An ‘all-in-one’ meta-analysis model: joint synthesis of multiple outcomes to compare multiple interventions

Article type
Authors
Efthimiou O1, Dimitris M1, Andrea C2, Georgia S1
1Department of Hygiene and Epidemiology, University of Ioannina School of Medicine, Ioannina, Greece
2Department of Public Health and Community Medicine, Section of Psychiatry, University of Verona, Verona, Italy
Abstract
Background: The joint meta-analysis of two or more correlated outcomes, known as multivariate meta-analysis, is expected to improve precision compared to a series of independent meta-analyses and can, under circumstances, address selective outcome reporting bias. To date multivariate meta-analysis has been applied only to compare pairs of interventions. Further, its usefulness has been limited by the fact that within study-correlations are rarely reported in studies.

Objectives: To develop a model to synthesize multiple dichotomous outcomes over a network of studies that compare competing interventions and to introduce a simple procedure to elicit expert opinion for the within-study correlation.

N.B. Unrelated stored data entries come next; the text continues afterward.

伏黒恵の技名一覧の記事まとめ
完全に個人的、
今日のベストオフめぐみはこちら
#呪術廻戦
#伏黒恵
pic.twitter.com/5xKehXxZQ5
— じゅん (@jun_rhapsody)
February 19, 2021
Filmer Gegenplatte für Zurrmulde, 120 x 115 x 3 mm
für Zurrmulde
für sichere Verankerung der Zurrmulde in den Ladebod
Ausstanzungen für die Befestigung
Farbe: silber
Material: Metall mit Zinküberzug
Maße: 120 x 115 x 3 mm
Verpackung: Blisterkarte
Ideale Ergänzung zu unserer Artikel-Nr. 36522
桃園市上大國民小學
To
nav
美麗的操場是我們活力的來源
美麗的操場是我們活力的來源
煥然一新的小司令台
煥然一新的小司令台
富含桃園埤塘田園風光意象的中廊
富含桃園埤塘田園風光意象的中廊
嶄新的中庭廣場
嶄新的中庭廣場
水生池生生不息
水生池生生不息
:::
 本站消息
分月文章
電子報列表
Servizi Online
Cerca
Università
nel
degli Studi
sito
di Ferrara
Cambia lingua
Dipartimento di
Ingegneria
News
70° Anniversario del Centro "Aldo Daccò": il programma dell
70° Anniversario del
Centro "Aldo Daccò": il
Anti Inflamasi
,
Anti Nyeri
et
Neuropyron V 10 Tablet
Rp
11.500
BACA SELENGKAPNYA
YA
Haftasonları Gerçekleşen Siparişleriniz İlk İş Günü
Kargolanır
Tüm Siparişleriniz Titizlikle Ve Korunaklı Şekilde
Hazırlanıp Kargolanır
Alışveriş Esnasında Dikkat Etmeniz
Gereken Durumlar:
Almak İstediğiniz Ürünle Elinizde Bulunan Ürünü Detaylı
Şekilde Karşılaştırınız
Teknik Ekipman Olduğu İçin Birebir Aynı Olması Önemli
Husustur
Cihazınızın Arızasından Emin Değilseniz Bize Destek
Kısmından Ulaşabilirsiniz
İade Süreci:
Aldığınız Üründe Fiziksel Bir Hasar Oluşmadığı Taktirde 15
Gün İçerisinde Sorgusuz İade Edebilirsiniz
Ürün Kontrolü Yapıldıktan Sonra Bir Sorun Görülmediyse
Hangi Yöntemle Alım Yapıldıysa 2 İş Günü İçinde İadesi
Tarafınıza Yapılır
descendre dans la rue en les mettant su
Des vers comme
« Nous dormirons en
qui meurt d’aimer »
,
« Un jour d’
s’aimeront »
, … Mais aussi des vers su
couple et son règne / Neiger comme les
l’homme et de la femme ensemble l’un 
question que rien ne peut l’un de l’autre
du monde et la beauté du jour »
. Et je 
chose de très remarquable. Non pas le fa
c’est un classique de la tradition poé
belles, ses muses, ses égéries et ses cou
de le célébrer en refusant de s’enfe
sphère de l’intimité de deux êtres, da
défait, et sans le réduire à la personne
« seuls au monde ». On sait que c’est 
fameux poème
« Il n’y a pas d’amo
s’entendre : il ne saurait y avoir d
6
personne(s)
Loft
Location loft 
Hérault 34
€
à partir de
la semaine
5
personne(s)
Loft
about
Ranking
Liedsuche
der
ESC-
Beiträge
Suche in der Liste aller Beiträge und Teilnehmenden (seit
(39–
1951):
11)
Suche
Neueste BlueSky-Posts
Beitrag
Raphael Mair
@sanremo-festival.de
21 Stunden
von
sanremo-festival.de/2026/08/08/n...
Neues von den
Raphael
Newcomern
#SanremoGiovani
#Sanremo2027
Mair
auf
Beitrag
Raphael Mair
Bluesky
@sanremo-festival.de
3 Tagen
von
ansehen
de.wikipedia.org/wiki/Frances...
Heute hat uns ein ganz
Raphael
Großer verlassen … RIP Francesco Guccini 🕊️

Methods: We propose a flexible model for the meta-analysis of multiple outcomes and multiple treatments. By making plausible assumptions about the heterogeneity, we simplify the model and decrease the number of between-studies correlation parameters that need to be estimated. When within-study correlations are not available, we show how these can be estimated from a set of appropriate probability parameters for which expert opinion can be easily obtained. We fit the model within a Bayesian framework that offers maximum flexibility and allows incorporation of expert opinion.

Results: We apply our model to a network of 13 treatments for acute mania and we consider 2 correlated outcomes: efficacy and acceptability. Our multiple-outcomes network meta-analysis model produces considerably narrower confidence intervals compared to the simple network meta-analysis. The gain in precision is significant for the efficacy outcome because many studies report only on acceptability and our model allows for borrowing strength across outcomes.

Conclusions: The suggested model constitutes a viable candidate for performing network meta-analysis for multiple outcomes within a Bayesian framework and improves precision in the estimates and ranking. The suggested prior elicitation method is straightforward and easily understood by clinicians.